Barbara Marie Kannapell was born in Louisville on Sept. 14, 1937. Her father became a printer and worked as a newspaper linotype operator, a common profession among deaf people at that time, and her mother was a homemaker. Both were born deaf. Dr. Kannapell had one sister, who was hearing.
Dr. Kannapell grew up using ASL, an experience that informed her conviction, as she once told the Wichita Eagle, that “American Sign Language is the best language to teach deaf children, with English as a second language, because (ASL) is designed for the eyes, not the ears.”
Bowing to the desires of her grandmother, Dr. Kannapell’s parents first enrolled her in a school that employed the oral method. The family later moved to Indiana, where she attended the Indiana School for the Deaf.

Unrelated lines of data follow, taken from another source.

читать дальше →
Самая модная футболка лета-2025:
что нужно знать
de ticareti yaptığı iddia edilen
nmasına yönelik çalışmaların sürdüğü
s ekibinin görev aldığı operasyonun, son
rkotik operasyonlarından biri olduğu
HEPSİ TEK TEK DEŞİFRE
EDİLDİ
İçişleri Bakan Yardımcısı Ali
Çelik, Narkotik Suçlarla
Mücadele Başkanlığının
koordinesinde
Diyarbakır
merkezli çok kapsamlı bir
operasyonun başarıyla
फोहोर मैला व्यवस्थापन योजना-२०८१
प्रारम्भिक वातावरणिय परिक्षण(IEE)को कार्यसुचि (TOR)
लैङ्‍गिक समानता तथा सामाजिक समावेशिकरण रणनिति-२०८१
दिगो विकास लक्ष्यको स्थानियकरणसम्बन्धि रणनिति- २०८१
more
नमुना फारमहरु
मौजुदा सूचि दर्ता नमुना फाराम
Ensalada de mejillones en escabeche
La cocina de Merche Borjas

Dr. Kannapell received a bachelor’s degree in deaf education from Gallaudet in 1961, a master’s degree in educational technology from Catholic University in 1970 and a PhD in sociolinguistics from Georgetown University in 1985. For her dissertation, later published as “Language Choice — Identity Choice,” she surveyed 200 Gallaudet students and found that 62 percent identified as bilingual, in ASL and English.
Dr. Kannapell worked at Gallaudet from the early 1960s through the late 1980s as a research assistant and linguistics specialist before continuing her career at the Community College of Baltimore County in Catonsville, Md. She retired in 2014.

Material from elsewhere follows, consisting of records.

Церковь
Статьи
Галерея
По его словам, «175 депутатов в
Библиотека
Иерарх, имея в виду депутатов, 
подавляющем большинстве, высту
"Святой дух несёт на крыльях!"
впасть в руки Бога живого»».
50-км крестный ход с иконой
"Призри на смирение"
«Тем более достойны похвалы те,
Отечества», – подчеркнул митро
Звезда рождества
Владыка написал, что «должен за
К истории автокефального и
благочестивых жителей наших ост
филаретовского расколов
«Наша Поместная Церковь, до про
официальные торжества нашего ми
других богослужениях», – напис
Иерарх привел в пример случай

Dr. Kannapell was a member of Alcoholics Anonymous and, by the time of her death, had marked 50 years of sobriety. She helped form an all-deaf AA group, arranged ASL interpreters for AA meetings and sought throughout her career as an activist to support deaf people struggling with addiction.
Paul, who is hearing, said that she and Dr. Kannapell met in about 1970 at Pier 9, a popular gay bar in Washington. The owners, according to a National Park Service history of the site, “cleverly skirted the District’s strict liquor laws forbidding people to walk around with drinks by installing telephones at each of the tables lining the dance floors.”
Paul recalled that a friend of hers noticed Dr. Kannapell and her companions, who were also deaf, and tried to call them. They could not hear the phone and did not answer, but the two parties later met on the dance floor. Paul first communicated with Dr. Kannapell in writing, she said, and later learned ASL.
Together for half a century, they held a commitment ceremony in 1996 and were married in 2013, after same-sex marriage was legalized in the District. Paul was Dr. Kannapell’s only immediate survivor.
In the later years of her life, Dr. Kannapell called on younger generations of activists to carry on her campaign for deaf children, and in particular for a culture of bilingualism that celebrates ASL.
“It is our language in every sense of the word,” she once observed. “We create it, we keep it alive, and it keeps us and our traditions alive.”